„Was muss passieren?“
Eine Ozeanographin und andere Experten denken über die Welt nach: „Wer wir waren“ist eine eindrucksvolle Doku über die Zukunft.
MAGDALENA MIEDL
WIEN. Was muss passieren, damit die Menschheit fortbestehen kann, damit die Gesellschaft gerechter wird, das Klima überlebbar bleibt? Welche dramatischen Fehlentwicklungen gilt es umzukehren?

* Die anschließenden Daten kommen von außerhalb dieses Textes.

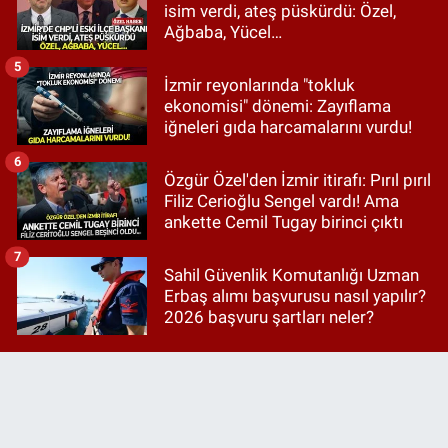
isim verdi, ateş püskürdü: Özel,
Ağbaba, Yücel…
5
İzmir reyonlarında "tokluk
ekonomisi" dönemi: Zayıflama
iğneleri gıda harcamalarını vurdu!
6
Özgür Özel'den İzmir itirafı: Pırıl pırıl
Filiz Cerioğlu Sengel vardı! Ama
ankette Cemil Tugay birinci çıktı
7
Sahil Güvenlik Komutanlığı Uzman
Erbaş alımı başvurusu nasıl yapılır?
2026 başvuru şartları neler?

Nach seinem aufschlussreichen Dokumentarfilm „Master of the Universe“über die Abgründe der Finanzwelt holt Marc Bauder in „Wer wir waren“sechs Wissenschafterinnen und Wissenschafter unterschiedlichster Disziplinen vor die Kamera, darunter den deutschen Astronauten Alexander Gerst, die US-Meeresbiologin Sylvia Earle und den senegalesischen Sozialwissenschafter und Philosophen Felwine Sarr. Leitmotiv durch den Film ist das posthum erschienene Buch „Wer wir waren“von Roger Willemsen, den Bauder einen „Verbündeten“nennt, „auch wenn wir uns nie kennengelernt haben“.

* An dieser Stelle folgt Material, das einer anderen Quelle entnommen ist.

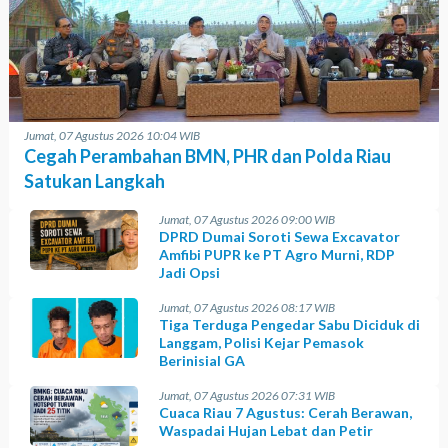
Jumat, 07 Agustus 2026 10:04 WIB
Cegah Perambahan BMN, PHR dan Polda Riau
Satukan Langkah
Jumat, 07 Agustus 2026 09:00 WIB
DPRD Dumai Soroti Sewa Excavator
Amfibi PUPR ke PT Agro Murni, RDP
Jadi Opsi
Jumat, 07 Agustus 2026 08:17 WIB
Tiga Terduga Pengedar Sabu Diciduk di
Langgam, Polisi Kejar Pemasok
Berinisial GA
Jumat, 07 Agustus 2026 07:31 WIB
Cuaca Riau 7 Agustus: Cerah Berawan,
Waspadai Hujan Lebat dan Petir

SN: Von vielen bisherigen Dokumentarfilmen, die sich mit Maßnahmen für eine bessere Zukunft auseinandersetzen, unterscheidet sich Ihr Film durch die radikale Abwesenheit jeder Naivität. Wie haben
Sie Ihren Zugang gefunden?
Marc Bauder: Klar, es gibt schon so viele Filme über die Klimakrise, dass man sich fragt: Haben wir die alle nicht gesehen oder haben wir keine Lust, darauf zu reagieren? Der Film erzählt nichts Neues, ich versuche aber, vorhandenes Wissen freizulegen, das vielleicht in Schichten zugelagert ist mit Alltag. Der innere Kompass, den wir haben, ist letztlich gar nicht so schlecht. Der Film will verschiedene Möglichkeiten zeigen, aktiv zu werden: Such dir einen von diesen Leuten aus, beschäftige dich mit denen, aber das Wichtigste ist, dass du anfängst, deine eigene Verantwortung in die Hände zu nehmen. Ich glaube, dann kann man etwas anderes erreichen, als wenn ich neunzig Minuten lang auf die Kohleindustrie einschmettere. Ich wollte etwas anderes: Was muss eigentlich passieren, damit wir uns als mündige Bürger betrachten und Verantwortung für unser Leben übernehmen?
SN: Unter den Personen im
Film ist der Wirtschaftswissenschafter Dennis Snower eine besondere Figur, weil er die Tugend verkörpert, eine lebenslange Fehleinschätzung einzugestehen.
Ja, er ist ein tolles Beispiel dafür. Snower ist heute ein wichtiger
Ideengeber für den Thinktank T20, der wiederum G20 berät, und auch wenn er nicht täglich mit Merkel zu tun hat, wird er gehört. Er ist aus seinem gewohnten universitären Kontext ausgebrochen, hat sich den Problemen und auch seinen eigenen falschen Überlegungen gestellt und hat dann gesagt: Okay, mit diesem Wissen möchte ich jetzt etwas verändern.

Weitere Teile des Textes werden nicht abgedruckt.